Per questo motivo, quando si pianifica una nuova infrastruttura, che sia ciclabile oppure no, i calcoli legati al modello di traffico sono importanti per illustrare le conseguenze sul traffico, incluso il numero di ciclisti sulla nuova infrastruttura e sull’effetto di generare cambiamenti nelle altre modalità di trasporto.

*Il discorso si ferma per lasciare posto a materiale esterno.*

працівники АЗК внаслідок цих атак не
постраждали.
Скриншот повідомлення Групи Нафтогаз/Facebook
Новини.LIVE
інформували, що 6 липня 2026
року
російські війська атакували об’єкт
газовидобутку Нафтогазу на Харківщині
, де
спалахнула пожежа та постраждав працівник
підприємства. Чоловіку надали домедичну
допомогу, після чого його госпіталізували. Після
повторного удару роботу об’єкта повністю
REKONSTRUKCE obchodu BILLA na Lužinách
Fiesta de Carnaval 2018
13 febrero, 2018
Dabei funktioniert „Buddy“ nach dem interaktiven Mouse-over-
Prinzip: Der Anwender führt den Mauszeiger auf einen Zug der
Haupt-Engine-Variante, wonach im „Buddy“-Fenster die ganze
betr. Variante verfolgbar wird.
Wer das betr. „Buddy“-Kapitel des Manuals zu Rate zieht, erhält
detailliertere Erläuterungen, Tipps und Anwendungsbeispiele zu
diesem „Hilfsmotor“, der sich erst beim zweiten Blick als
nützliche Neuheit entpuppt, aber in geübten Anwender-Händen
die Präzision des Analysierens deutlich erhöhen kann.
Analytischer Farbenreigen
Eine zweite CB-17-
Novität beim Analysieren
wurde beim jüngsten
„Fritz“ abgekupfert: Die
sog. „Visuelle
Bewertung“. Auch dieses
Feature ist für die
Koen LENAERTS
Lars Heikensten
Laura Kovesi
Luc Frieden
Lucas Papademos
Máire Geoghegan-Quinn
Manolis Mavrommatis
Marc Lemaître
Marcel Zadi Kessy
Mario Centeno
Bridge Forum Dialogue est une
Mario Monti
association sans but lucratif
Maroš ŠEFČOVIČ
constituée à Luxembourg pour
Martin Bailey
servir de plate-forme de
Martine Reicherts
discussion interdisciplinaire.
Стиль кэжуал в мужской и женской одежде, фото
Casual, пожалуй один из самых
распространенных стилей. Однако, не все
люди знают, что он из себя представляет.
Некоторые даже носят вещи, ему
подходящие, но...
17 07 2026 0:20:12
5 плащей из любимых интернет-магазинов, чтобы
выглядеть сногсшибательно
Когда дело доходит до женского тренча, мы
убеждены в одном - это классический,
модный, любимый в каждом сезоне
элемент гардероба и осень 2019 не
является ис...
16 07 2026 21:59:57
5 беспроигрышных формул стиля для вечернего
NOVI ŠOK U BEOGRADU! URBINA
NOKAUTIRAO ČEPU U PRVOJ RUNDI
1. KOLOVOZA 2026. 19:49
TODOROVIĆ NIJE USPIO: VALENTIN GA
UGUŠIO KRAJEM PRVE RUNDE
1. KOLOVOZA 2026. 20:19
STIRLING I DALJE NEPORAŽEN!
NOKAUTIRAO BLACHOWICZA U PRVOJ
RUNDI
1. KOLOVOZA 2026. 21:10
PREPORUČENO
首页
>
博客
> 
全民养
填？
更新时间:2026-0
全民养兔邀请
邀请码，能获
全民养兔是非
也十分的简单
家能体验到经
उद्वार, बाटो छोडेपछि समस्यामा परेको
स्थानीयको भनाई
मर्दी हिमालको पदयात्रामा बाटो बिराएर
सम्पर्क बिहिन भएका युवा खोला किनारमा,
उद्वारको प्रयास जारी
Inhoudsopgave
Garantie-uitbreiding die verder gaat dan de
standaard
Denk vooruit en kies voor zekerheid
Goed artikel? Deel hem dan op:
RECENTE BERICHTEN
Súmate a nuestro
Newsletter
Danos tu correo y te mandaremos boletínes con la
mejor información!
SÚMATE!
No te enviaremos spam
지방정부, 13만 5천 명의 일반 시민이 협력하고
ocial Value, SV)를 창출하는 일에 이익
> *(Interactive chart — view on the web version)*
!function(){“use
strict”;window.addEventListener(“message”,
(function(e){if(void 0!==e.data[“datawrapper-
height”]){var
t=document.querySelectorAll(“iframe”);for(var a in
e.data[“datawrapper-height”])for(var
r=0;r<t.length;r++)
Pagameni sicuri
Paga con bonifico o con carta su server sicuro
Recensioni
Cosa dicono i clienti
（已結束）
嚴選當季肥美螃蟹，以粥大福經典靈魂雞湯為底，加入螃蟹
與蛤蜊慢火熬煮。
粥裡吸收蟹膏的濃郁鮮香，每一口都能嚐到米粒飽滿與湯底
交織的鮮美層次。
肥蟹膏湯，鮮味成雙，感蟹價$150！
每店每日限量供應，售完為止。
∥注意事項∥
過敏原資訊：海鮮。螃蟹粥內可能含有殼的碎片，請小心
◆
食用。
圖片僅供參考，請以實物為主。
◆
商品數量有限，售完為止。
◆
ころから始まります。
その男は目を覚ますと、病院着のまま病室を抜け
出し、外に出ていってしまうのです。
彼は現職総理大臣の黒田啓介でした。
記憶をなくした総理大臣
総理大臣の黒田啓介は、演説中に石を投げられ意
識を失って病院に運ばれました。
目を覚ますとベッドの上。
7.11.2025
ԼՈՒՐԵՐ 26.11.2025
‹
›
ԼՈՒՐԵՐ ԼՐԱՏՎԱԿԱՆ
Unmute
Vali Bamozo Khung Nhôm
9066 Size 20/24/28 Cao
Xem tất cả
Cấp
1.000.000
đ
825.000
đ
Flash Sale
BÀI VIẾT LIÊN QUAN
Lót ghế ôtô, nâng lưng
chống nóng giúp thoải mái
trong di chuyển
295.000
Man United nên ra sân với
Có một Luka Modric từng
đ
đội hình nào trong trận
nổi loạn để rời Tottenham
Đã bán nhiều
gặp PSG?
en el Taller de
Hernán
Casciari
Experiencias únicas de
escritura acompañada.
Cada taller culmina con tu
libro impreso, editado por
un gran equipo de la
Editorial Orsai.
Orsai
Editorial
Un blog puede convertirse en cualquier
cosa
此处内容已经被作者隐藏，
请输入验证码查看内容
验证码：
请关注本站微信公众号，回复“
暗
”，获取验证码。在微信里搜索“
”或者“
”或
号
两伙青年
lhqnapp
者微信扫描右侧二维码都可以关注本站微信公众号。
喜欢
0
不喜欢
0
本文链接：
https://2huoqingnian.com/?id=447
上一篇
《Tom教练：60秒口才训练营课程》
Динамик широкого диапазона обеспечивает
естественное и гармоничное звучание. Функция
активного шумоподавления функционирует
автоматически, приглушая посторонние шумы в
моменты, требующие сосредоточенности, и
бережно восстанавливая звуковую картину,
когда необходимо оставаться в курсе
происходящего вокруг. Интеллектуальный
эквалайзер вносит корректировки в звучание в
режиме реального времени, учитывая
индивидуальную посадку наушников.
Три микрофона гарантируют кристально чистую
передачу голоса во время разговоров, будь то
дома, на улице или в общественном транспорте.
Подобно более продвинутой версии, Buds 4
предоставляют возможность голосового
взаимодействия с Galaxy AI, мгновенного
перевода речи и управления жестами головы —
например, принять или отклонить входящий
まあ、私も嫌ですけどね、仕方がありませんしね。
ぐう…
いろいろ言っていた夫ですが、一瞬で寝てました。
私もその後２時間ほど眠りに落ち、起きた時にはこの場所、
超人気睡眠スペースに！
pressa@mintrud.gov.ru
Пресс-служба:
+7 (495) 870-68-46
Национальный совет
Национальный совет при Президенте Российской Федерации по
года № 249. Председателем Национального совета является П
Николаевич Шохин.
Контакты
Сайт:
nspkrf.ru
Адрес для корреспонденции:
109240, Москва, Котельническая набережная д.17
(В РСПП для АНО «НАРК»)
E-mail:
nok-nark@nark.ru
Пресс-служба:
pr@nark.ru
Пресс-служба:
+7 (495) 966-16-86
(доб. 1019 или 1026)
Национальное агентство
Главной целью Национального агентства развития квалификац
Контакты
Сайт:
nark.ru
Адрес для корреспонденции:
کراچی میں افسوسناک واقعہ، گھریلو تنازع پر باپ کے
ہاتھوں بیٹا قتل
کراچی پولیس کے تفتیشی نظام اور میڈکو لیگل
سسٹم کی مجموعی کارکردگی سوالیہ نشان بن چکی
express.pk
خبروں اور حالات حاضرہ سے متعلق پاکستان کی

In Danimarca ad esempio, è operativo un modello di traffico mutimodale, adottato dapprima dalla città di Odense e poi da tutto lo stato, capace di analizzare nel dettaglio l’andamento di traffico delle biciclette. A seconda della simulazione, i modello di traffico possono essere utilizzati nelle seguenti analisi:

  • Calcolare il numero di ciclisti su piste ciclabili nuove o migliorate, comprese le superciclabili, un metodo utilizzato anche per confrontare il layout e il dimensionamento di nuove piste ciclabili.
  • Calcolare i cambiamenti nel volume del traffico di biciclette come conseguenza dello sviluppo urbano.
  • Calcolare il passaggio modale dall’automobile alla biciclette, il traffico collettivo e il pedaggio in conseguenza dell’espansione e del miglioramento delle infrastrutture.
  • Valutare i vantaggi generati dal progetto in caso di analisi costi-benefici

I modelli di traffico sono soggetti a un grado di incertezza, ma il punto di forza risiede nel fatto che forniscono una base coerente per valutare la modifica del comportamento del traffico a seguito di futuri progetti, anche quando si tratta di infrastrutture ciclabili.